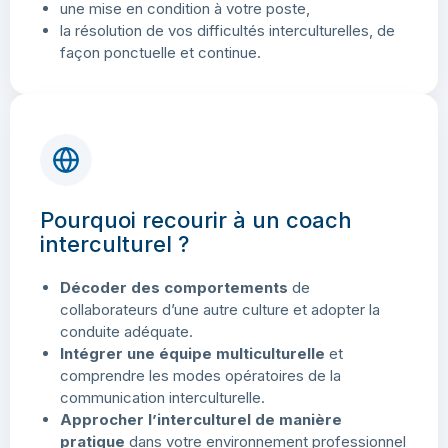
une mise en condition à votre poste,
la résolution de vos difficultés interculturelles, de
façon ponctuelle et continue.
Pourquoi recourir à un coach
interculturel ?
Décoder des comportements
de
collaborateurs d’une autre culture et adopter la
conduite adéquate.
Intégrer une équipe multiculturelle
et
comprendre les modes opératoires de la
communication interculturelle.
Approcher l’interculturel de manière
pratique
dans votre environnement professionnel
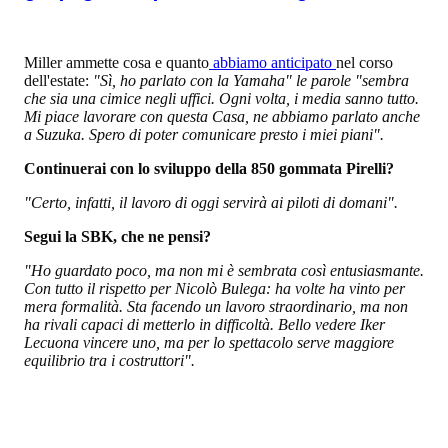
Miller ammette cosa e quanto
abbiamo anticipato
nel corso
dell'estate:
"Sì, ho parlato con la Yamaha" le parole "sembra
che sia una cimice negli uffici. Ogni volta, i media sanno tutto.
Mi piace lavorare con questa Casa, ne abbiamo parlato anche
a Suzuka. Spero di poter comunicare presto i miei piani".
Continuerai con lo sviluppo della 850 gommata Pirelli?
"Certo, infatti, il lavoro di oggi servirà ai piloti di domani".
Segui la SBK, che ne pensi?
"Ho guardato poco, ma non mi è sembrata così entusiasmante.
Con tutto il rispetto per Nicolò Bulega: ha volte ha vinto per
mera formalità. Sta facendo un lavoro straordinario, ma non
ha rivali capaci di metterlo in difficoltà. Bello vedere Iker
Lecuona vincere uno, ma per lo spettacolo serve maggiore
equilibrio tra i costruttori".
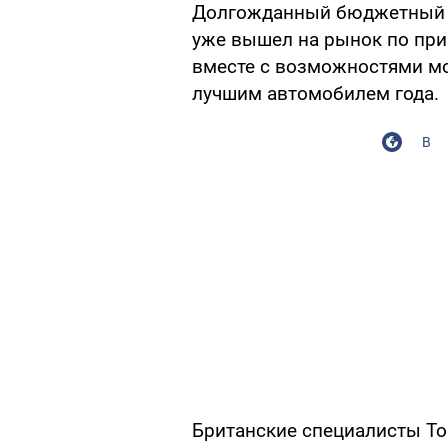
Долгожданный бюджетный 
уже вышел на рынок по при
вместе с возможностями мо
лучшим автомобилем года.
В
Британские специалисты To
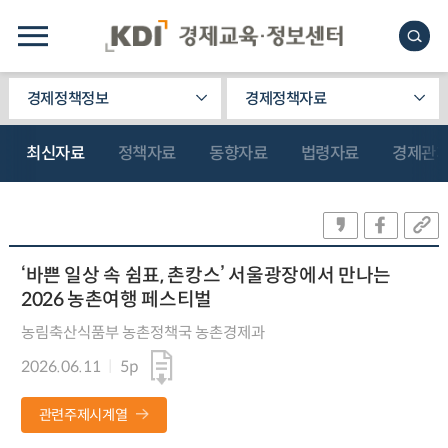
경제정책정보
경제정책자료
최신자료
정책자료
동향자료
법령자료
경제관
‘바쁜 일상 속 쉼표, 촌캉스’ 서울광장에서 만나는
2026 농촌여행 페스티벌
농림축산식품부 농촌정책국 농촌경제과
2026.06.11
5p
관련주제시계열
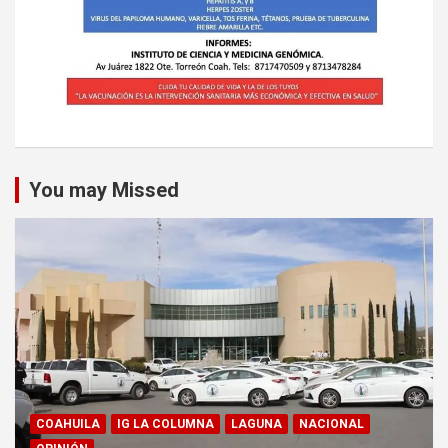
You may Missed
COAHUILA
IG LA COLUMNA
LAGUNA
NACIONAL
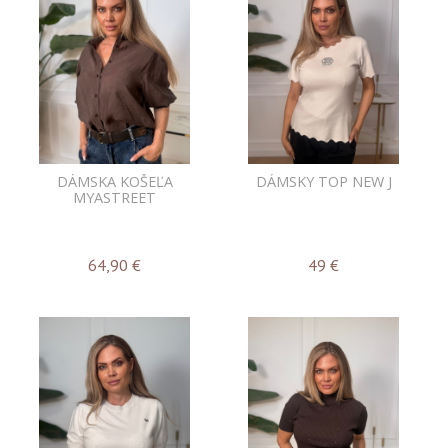
DÁMSKA KOŠEĽA
DÁMSKY TOP NEW J
MYASTREET
64,90
€
49
€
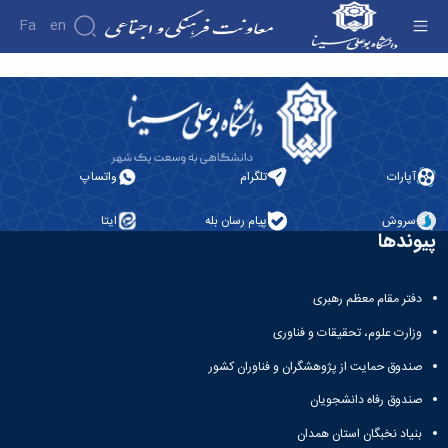
Fa
En
واحد نظارت و ارزیابی - معاونت فرهنگی
درباره
معاونت
درباره
معرفی
آپارات
تلگرام
واتساپ
معاون
اهداف
سروش
پیام رسان بله
ایتا
و
پیوندها
وظایف
ساختار
سازمانی
دفتر مقام معظم رهبری
مدیر
برنامه
وزارت علوم، تحقیقات و فناوری
ریزی
فرهنگی
صندوق حمایت از پژوهشگران و فناوران کشور
و
صندوق رفاه دانشجویان
اجتماعی
مدیر
بنیاد نخبگان استان همدان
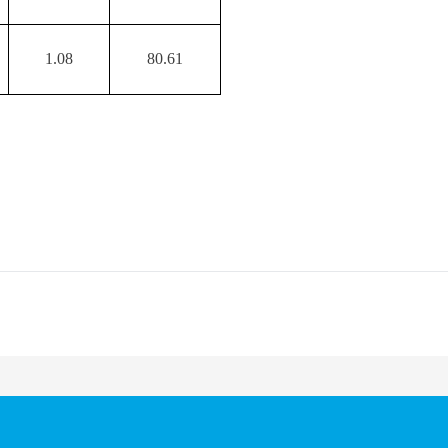
1.08
80.61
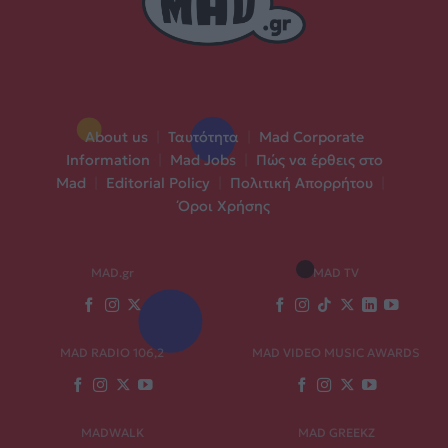
About us
|
Ταυτότητα
|
Mad Corporate
Information
|
Mad Jobs
|
Πώς να έρθεις στο
Mad
|
Editorial Policy
|
Πολιτική Απορρήτου
|
Όροι Χρήσης
MAD.gr
MAD TV
MAD RADIO 106,2
MAD VIDEO MUSIC AWARDS
MADWALK
MAD GREEKZ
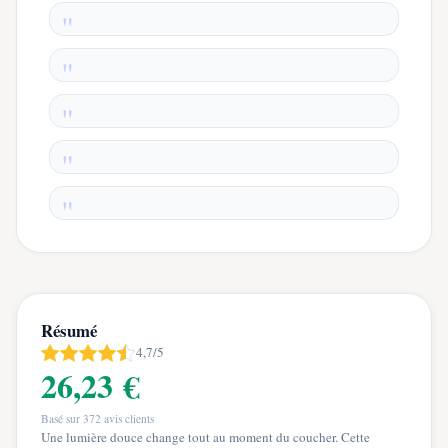
Résumé
4,7/5
26,23 €
Basé sur
372
avis clients
Une lumière douce change tout au moment du coucher. Cette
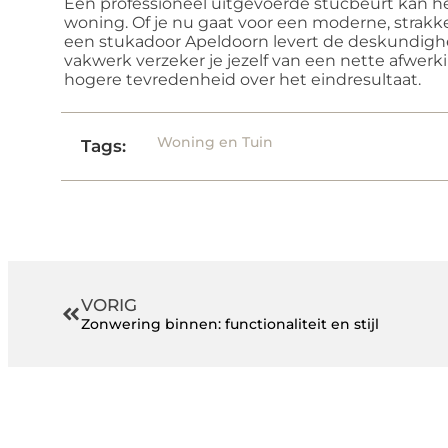
Een professioneel uitgevoerde stucbeurt kan he
woning. Of je nu gaat voor een moderne, strakke
een stukadoor Apeldoorn levert de deskundighei
vakwerk verzeker je jezelf van een nette afwer
hogere tevredenheid over het eindresultaat.
Woning en Tuin
Tags:
VORIG
Zonwering binnen: functionaliteit en stijl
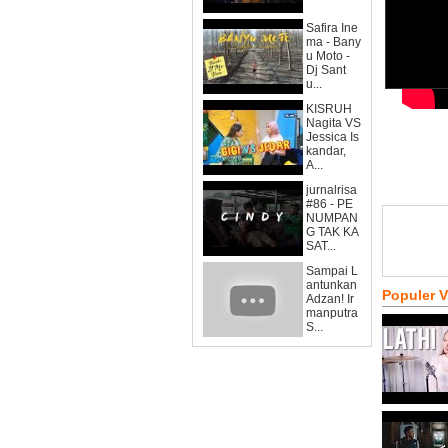
Safira Ine
ma - Bany
u Moto -
Dj Sant
u...
KISRUH
Nagita VS
Jessica Is
kandar,
A...
jurnalrisa
#86 - PE
NUMPAN
G TAK KA
SAT...
Sampai L
antunkan
Populer 
Adzan! Ir
manputra
S...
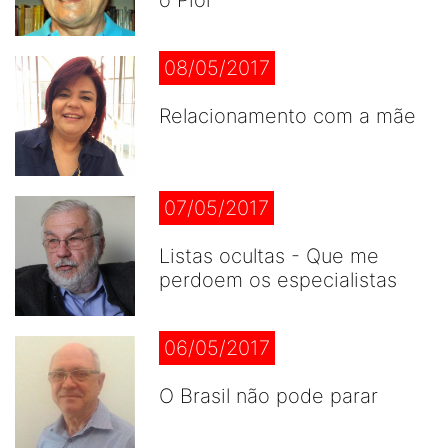
o Pior
08/05/2017
Relacionamento com a mãe
07/05/2017
Listas ocultas - Que me
perdoem os especialistas
06/05/2017
O Brasil não pode parar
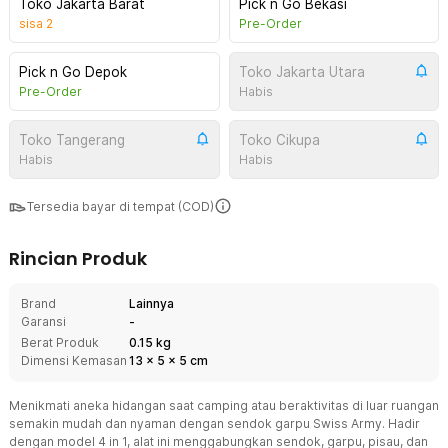
Toko Jakarta Barat
Pick n Go Bekasi
sisa
2
Pre-Order
Pick n Go Depok
Toko Jakarta Utara
Pre-Order
Habis
Toko Tangerang
Toko Cikupa
Habis
Habis
Tersedia bayar di tempat (COD)
Rincian Produk
Brand
Lainnya
Garansi
-
Berat Produk
0.15 kg
Dimensi Kemasan
13
x
5
x
5
cm
Menikmati aneka hidangan saat camping atau beraktivitas di luar ruangan
semakin mudah dan nyaman dengan sendok garpu Swiss Army. Hadir
dengan model 4 in 1, alat ini menggabungkan sendok, garpu, pisau, dan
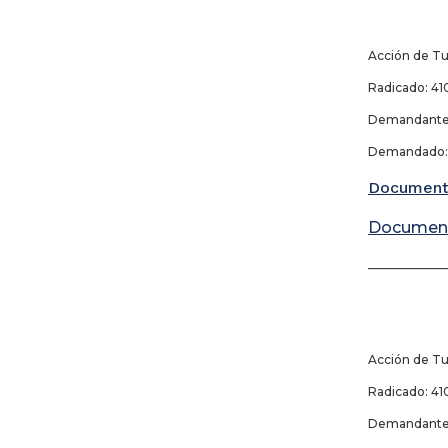
Acción de Tu
Radicado: 410
Demandante:
Demandado: 
Document
Documen
_____________
Acción de Tu
Radicado: 410
Demandante: 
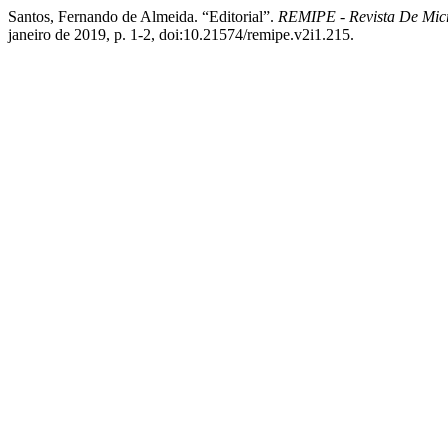
Santos, Fernando de Almeida. “Editorial”.
REMIPE - Revista De Mic
janeiro de 2019, p. 1-2, doi:10.21574/remipe.v2i1.215.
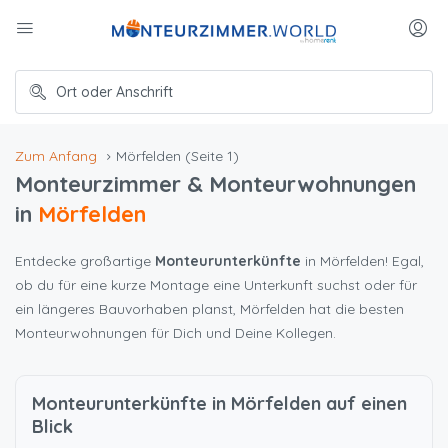
Zum Anfang
Mörfelden
(Seite 1)
Monteurzimmer & Monteurwohnungen
in
Mörfelden
Entdecke großartige
Monteurunterkünfte
in Mörfelden! Egal,
ob du für eine kurze Montage eine Unterkunft suchst oder für
ein längeres Bauvorhaben planst, Mörfelden hat die besten
Monteurwohnungen für Dich und Deine Kollegen.
Monteurunterkünfte in Mörfelden auf einen
Blick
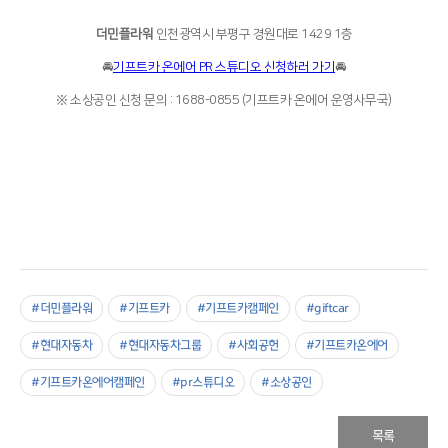
더민플라워
인천광역시 부평구 경원대로 1429 1층
🚘
기프트카 온에어 PR 스튜디오 신청하러 가기
🚘
※ 소상공인 신청 문의 : 1688-0855 (기프트카 온에어 운영사무국)
#더민플라워
#기프트카
#기프트카캠페인
#giftcar
#현대자동차
#현대자동차그룹
#사회공헌
#기프트카온에어
#기프트카온에어캠페인
#pr스튜디오
#소상공인
목록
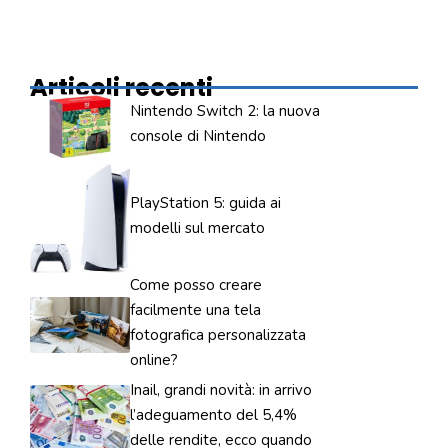
Articoli recenti
Nintendo Switch 2: la nuova
console di Nintendo
PlayStation 5: guida ai
modelli sul mercato
Come posso creare
facilmente una tela
fotografica personalizzata
online?
Inail, grandi novità: in arrivo
l’adeguamento del 5,4%
delle rendite, ecco quando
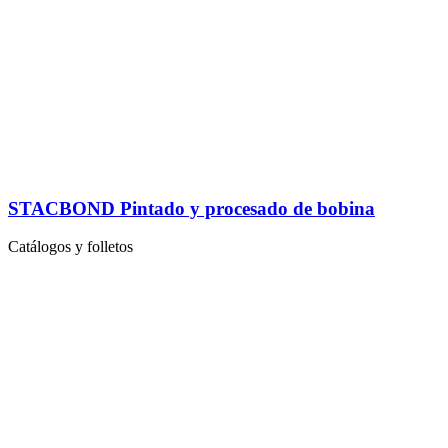
STACBOND Pintado y procesado de bobina
Catálogos y folletos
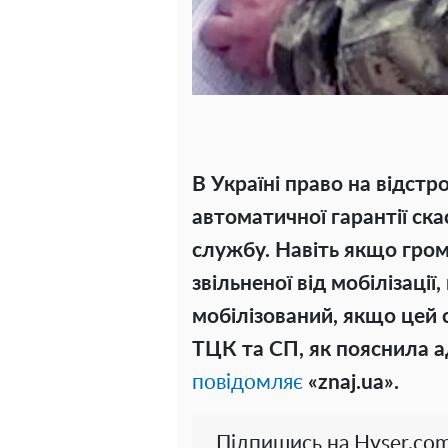
В Україні право на відстро
автоматичної гарантії ска
службу. Навіть якщо гром
звільненої від мобілізації
мобілізований, якщо цей 
ТЦК та СП, як пояснила а
повідомляє
«znaj.ua».
Підпишись на Hyser.com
· · · · ·
--- REQUIREMENT ---
Lines in scope run from the one holding "автоматичної гарантії ска" to the last line of the material above; transcribe them exactly and omit the rest.

--- EXERCISE RESPONSE ---
автоматичної гарантії ска
службу. Навіть якщо гром
звільненої від мобілізації
мобілізований, якщо цей 
ТЦК та СП, як пояснила а
повідомляє
«znaj.ua».
Підпишись на Hyser.com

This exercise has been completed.